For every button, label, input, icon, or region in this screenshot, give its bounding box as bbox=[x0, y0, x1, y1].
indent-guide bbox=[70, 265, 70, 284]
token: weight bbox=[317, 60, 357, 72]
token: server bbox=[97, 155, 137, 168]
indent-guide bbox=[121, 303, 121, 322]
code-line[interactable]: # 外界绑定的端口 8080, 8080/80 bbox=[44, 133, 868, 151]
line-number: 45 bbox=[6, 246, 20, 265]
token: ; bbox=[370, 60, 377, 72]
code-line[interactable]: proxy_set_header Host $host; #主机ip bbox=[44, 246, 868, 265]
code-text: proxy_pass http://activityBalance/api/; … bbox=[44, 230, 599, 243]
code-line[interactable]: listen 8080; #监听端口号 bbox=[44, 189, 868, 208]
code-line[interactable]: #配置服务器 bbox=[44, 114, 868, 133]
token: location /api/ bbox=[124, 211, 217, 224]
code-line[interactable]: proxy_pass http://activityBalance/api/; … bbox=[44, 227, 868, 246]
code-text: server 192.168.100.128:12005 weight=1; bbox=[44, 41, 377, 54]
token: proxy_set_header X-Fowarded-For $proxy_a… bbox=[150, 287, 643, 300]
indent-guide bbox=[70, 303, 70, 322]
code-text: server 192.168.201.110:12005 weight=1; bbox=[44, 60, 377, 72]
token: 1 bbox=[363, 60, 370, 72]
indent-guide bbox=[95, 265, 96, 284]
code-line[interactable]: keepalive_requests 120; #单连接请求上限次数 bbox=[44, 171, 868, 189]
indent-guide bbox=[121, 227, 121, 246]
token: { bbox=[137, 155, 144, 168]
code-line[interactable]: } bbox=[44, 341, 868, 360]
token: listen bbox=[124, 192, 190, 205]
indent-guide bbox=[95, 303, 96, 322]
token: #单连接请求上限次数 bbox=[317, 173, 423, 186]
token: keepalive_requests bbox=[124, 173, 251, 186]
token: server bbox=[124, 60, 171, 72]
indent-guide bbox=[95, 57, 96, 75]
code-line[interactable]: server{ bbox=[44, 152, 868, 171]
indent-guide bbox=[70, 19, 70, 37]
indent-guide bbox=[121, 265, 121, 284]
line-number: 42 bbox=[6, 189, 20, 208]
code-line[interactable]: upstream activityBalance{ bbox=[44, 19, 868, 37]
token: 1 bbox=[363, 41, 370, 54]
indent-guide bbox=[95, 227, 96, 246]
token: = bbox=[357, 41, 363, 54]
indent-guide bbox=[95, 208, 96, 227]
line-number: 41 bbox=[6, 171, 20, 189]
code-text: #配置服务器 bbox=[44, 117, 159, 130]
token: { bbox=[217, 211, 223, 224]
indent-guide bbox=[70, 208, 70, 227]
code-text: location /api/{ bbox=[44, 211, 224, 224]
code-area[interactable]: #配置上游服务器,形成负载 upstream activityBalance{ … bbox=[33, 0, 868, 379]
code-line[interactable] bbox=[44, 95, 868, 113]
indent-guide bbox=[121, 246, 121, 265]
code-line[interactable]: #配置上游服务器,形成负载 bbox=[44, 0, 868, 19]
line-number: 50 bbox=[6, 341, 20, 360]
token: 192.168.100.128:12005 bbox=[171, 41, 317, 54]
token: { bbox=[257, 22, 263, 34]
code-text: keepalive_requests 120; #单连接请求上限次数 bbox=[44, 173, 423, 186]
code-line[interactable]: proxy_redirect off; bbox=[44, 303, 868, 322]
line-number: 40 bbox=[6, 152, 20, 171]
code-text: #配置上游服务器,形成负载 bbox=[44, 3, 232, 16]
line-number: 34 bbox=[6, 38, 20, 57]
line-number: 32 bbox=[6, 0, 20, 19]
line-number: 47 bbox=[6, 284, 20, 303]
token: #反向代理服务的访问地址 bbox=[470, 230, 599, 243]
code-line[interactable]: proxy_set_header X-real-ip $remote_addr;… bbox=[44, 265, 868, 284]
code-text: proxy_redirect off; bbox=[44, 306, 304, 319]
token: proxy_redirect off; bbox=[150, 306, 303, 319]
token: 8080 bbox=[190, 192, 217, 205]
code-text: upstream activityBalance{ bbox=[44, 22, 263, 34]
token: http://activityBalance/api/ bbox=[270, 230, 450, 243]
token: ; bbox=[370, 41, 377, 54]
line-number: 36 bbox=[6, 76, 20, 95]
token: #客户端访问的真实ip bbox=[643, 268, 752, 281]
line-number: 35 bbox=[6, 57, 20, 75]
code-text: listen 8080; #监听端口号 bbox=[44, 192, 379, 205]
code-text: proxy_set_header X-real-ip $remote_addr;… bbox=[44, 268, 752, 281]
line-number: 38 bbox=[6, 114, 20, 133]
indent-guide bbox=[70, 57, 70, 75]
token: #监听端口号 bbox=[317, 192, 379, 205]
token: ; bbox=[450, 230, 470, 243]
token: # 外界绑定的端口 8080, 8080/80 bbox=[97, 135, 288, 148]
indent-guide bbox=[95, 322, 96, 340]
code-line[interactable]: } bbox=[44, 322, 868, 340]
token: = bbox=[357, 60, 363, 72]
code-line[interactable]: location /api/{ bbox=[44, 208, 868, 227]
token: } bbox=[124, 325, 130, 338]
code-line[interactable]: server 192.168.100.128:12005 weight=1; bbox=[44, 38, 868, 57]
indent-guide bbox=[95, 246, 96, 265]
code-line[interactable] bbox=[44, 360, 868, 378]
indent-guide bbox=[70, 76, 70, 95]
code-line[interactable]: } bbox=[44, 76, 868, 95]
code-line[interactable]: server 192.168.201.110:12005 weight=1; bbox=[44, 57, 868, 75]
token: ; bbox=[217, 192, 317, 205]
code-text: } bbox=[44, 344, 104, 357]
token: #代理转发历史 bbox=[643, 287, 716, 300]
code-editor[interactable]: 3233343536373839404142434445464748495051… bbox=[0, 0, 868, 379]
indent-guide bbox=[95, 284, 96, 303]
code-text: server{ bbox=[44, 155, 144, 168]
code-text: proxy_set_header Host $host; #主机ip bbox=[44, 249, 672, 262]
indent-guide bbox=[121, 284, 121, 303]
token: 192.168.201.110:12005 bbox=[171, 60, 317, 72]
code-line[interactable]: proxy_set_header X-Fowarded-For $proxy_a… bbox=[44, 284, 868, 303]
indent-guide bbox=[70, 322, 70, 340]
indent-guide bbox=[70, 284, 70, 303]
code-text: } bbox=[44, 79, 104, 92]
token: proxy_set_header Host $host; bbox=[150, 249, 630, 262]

━━━━━━━━

Return all the lines shown above, word for word.

- [Your response]
For every button, label, input, icon, or region in this screenshot, give its bounding box as bbox=[x0, y0, x1, y1].
indent-guide bbox=[70, 265, 70, 284]
token: weight bbox=[317, 60, 357, 72]
token: server bbox=[97, 155, 137, 168]
indent-guide bbox=[121, 303, 121, 322]
code-line[interactable]: # 外界绑定的端口 8080, 8080/80 bbox=[44, 133, 868, 151]
line-number: 45 bbox=[6, 246, 20, 265]
token: ; bbox=[370, 60, 377, 72]
code-line[interactable]: proxy_set_header Host $host; #主机ip bbox=[44, 246, 868, 265]
code-text: proxy_pass http://activityBalance/api/; … bbox=[44, 230, 599, 243]
code-line[interactable]: listen 8080; #监听端口号 bbox=[44, 189, 868, 208]
code-line[interactable]: #配置服务器 bbox=[44, 114, 868, 133]
token: location /api/ bbox=[124, 211, 217, 224]
code-line[interactable]: proxy_pass http://activityBalance/api/; … bbox=[44, 227, 868, 246]
code-text: server 192.168.100.128:12005 weight=1; bbox=[44, 41, 377, 54]
token: proxy_set_header X-Fowarded-For $proxy_a… bbox=[150, 287, 643, 300]
indent-guide bbox=[70, 303, 70, 322]
code-text: server 192.168.201.110:12005 weight=1; bbox=[44, 60, 377, 72]
token: 1 bbox=[363, 60, 370, 72]
indent-guide bbox=[95, 265, 96, 284]
code-line[interactable]: keepalive_requests 120; #单连接请求上限次数 bbox=[44, 171, 868, 189]
indent-guide bbox=[121, 227, 121, 246]
token: { bbox=[137, 155, 144, 168]
code-line[interactable]: } bbox=[44, 341, 868, 360]
token: listen bbox=[124, 192, 190, 205]
indent-guide bbox=[95, 303, 96, 322]
token: #单连接请求上限次数 bbox=[317, 173, 423, 186]
token: keepalive_requests bbox=[124, 173, 251, 186]
token: server bbox=[124, 60, 171, 72]
indent-guide bbox=[95, 57, 96, 75]
code-line[interactable]: server{ bbox=[44, 152, 868, 171]
indent-guide bbox=[70, 19, 70, 37]
indent-guide bbox=[121, 265, 121, 284]
line-number: 42 bbox=[6, 189, 20, 208]
code-line[interactable]: upstream activityBalance{ bbox=[44, 19, 868, 37]
token: 1 bbox=[363, 41, 370, 54]
indent-guide bbox=[95, 227, 96, 246]
token: = bbox=[357, 41, 363, 54]
indent-guide bbox=[95, 208, 96, 227]
line-number: 41 bbox=[6, 171, 20, 189]
code-text: #配置服务器 bbox=[44, 117, 159, 130]
token: { bbox=[217, 211, 223, 224]
indent-guide bbox=[70, 208, 70, 227]
code-text: location /api/{ bbox=[44, 211, 224, 224]
code-area[interactable]: #配置上游服务器,形成负载 upstream activityBalance{ … bbox=[33, 0, 868, 379]
code-line[interactable] bbox=[44, 95, 868, 113]
indent-guide bbox=[121, 246, 121, 265]
code-line[interactable]: #配置上游服务器,形成负载 bbox=[44, 0, 868, 19]
line-number: 50 bbox=[6, 341, 20, 360]
token: 192.168.100.128:12005 bbox=[171, 41, 317, 54]
token: { bbox=[257, 22, 263, 34]
code-text: keepalive_requests 120; #单连接请求上限次数 bbox=[44, 173, 423, 186]
code-line[interactable]: proxy_redirect off; bbox=[44, 303, 868, 322]
line-number: 40 bbox=[6, 152, 20, 171]
code-text: #配置上游服务器,形成负载 bbox=[44, 3, 232, 16]
line-number: 34 bbox=[6, 38, 20, 57]
line-number: 32 bbox=[6, 0, 20, 19]
line-number: 47 bbox=[6, 284, 20, 303]
token: #反向代理服务的访问地址 bbox=[470, 230, 599, 243]
code-line[interactable]: proxy_set_header X-real-ip $remote_addr;… bbox=[44, 265, 868, 284]
code-text: proxy_redirect off; bbox=[44, 306, 304, 319]
token: proxy_redirect off; bbox=[150, 306, 303, 319]
token: 8080 bbox=[190, 192, 217, 205]
code-text: upstream activityBalance{ bbox=[44, 22, 263, 34]
token: http://activityBalance/api/ bbox=[270, 230, 450, 243]
token: ; bbox=[370, 41, 377, 54]
line-number: 36 bbox=[6, 76, 20, 95]
token: #客户端访问的真实ip bbox=[643, 268, 752, 281]
line-number: 35 bbox=[6, 57, 20, 75]
code-text: listen 8080; #监听端口号 bbox=[44, 192, 379, 205]
code-text: proxy_set_header X-real-ip $remote_addr;… bbox=[44, 268, 752, 281]
line-number: 38 bbox=[6, 114, 20, 133]
indent-guide bbox=[70, 57, 70, 75]
token: #监听端口号 bbox=[317, 192, 379, 205]
token: ; bbox=[450, 230, 470, 243]
token: # 外界绑定的端口 8080, 8080/80 bbox=[97, 135, 288, 148]
indent-guide bbox=[95, 322, 96, 340]
code-line[interactable]: } bbox=[44, 322, 868, 340]
token: = bbox=[357, 60, 363, 72]
code-line[interactable]: location /api/{ bbox=[44, 208, 868, 227]
token: } bbox=[124, 325, 130, 338]
code-line[interactable]: server 192.168.100.128:12005 weight=1; bbox=[44, 38, 868, 57]
indent-guide bbox=[95, 246, 96, 265]
code-line[interactable] bbox=[44, 360, 868, 378]
indent-guide bbox=[70, 76, 70, 95]
code-line[interactable]: } bbox=[44, 76, 868, 95]
code-line[interactable]: server 192.168.201.110:12005 weight=1; bbox=[44, 57, 868, 75]
token: ; bbox=[217, 192, 317, 205]
code-text: } bbox=[44, 344, 104, 357]
token: #代理转发历史 bbox=[643, 287, 716, 300]
code-editor[interactable]: 3233343536373839404142434445464748495051… bbox=[0, 0, 868, 379]
indent-guide bbox=[95, 284, 96, 303]
code-text: server{ bbox=[44, 155, 144, 168]
code-text: proxy_set_header Host $host; #主机ip bbox=[44, 249, 672, 262]
indent-guide bbox=[121, 284, 121, 303]
token: 192.168.201.110:12005 bbox=[171, 60, 317, 72]
code-line[interactable]: proxy_set_header X-Fowarded-For $proxy_a… bbox=[44, 284, 868, 303]
indent-guide bbox=[70, 322, 70, 340]
indent-guide bbox=[70, 284, 70, 303]
code-text: } bbox=[44, 79, 104, 92]
token: proxy_set_header Host $host; bbox=[150, 249, 630, 262]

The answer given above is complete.